Nothing’s Perfect Including PowerShell

Today I needed to count the number of errors in a log file.  Pretty straightforward stuff that I would typically accomplish like so:

5> Select-String '^\d+,Error' Messages.log | Measure-Object

And that normally works well for me – except for today.  It turns out that this log file is big, really big – as in 600MB worth of log file!  The command above runs for quite some time and then fails ignominiously with a System.OutOfMemoryException.  Sure enough, a quick execution of “gps -id $pid” revealed that the PowerShell process was consuming 1.7 GB of private memory.  No wonder we hit an OOM exception.

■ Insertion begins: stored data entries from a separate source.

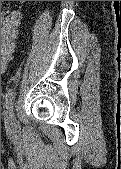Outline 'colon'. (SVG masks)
<instances>
[{
    "label": "colon",
    "mask_w": 121,
    "mask_h": 169,
    "mask_svg": "<svg viewBox=\"0 0 121 169\" xmlns=\"http://www.w3.org/2000/svg\"><path fill=\"white\" fill-rule=\"evenodd\" d=\"M21 14L16 10L5 11L1 19V68L7 69L15 50V39ZM2 72V71H1Z\"/></svg>",
    "instance_id": "1"
}]
</instances>
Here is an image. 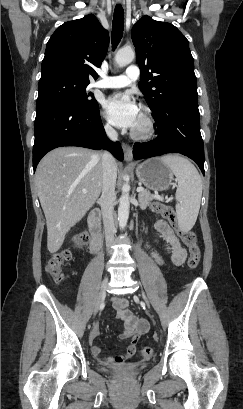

So back to the drawing board on how to accomplish this in PowerShell.  But first I had to do something about the memory footprint of my current PowerShell session.  In PowerShell Community Extensions we have a Collect function (which just calls [System.GC]::Collect()).  This brought the private memory footprint back down to ~76MB which tells me that PowerShell’s pipeline or one of the cmdlets above is hoarding memory.  No matter.  One of the best things about PowerShell is this awesome escape hatch it provides – direct access to the .NET Framework.  Fortunately there is a simple class in the .NET Framework called System.IO.StreamReader that allows you to read text files a line at a time which is important when you’ re dealing with huge log files.  Here is the resulting solution I came up with:

7> $sr = new-object System.IO.StreamReader("$pwd\Messages.log")
8> $sum = 0; while (($line = $sr.ReadLine()) -ne $null) {if ($line -match '^\d+,Error') {$sum++}}; $sum
2702996
9> $sr.Dispose()

I monitored the private memory usage of the PowerShell process during the execution of this script.  The private memory usage increased about 200K and then didn’t budge until the script was finished.  No doubt this contributed to the script finishing much faster as compared to the time it took my first attempt to finish, err, run out of memory –  1 min 43 secs versus 7 min 16 secs respectively.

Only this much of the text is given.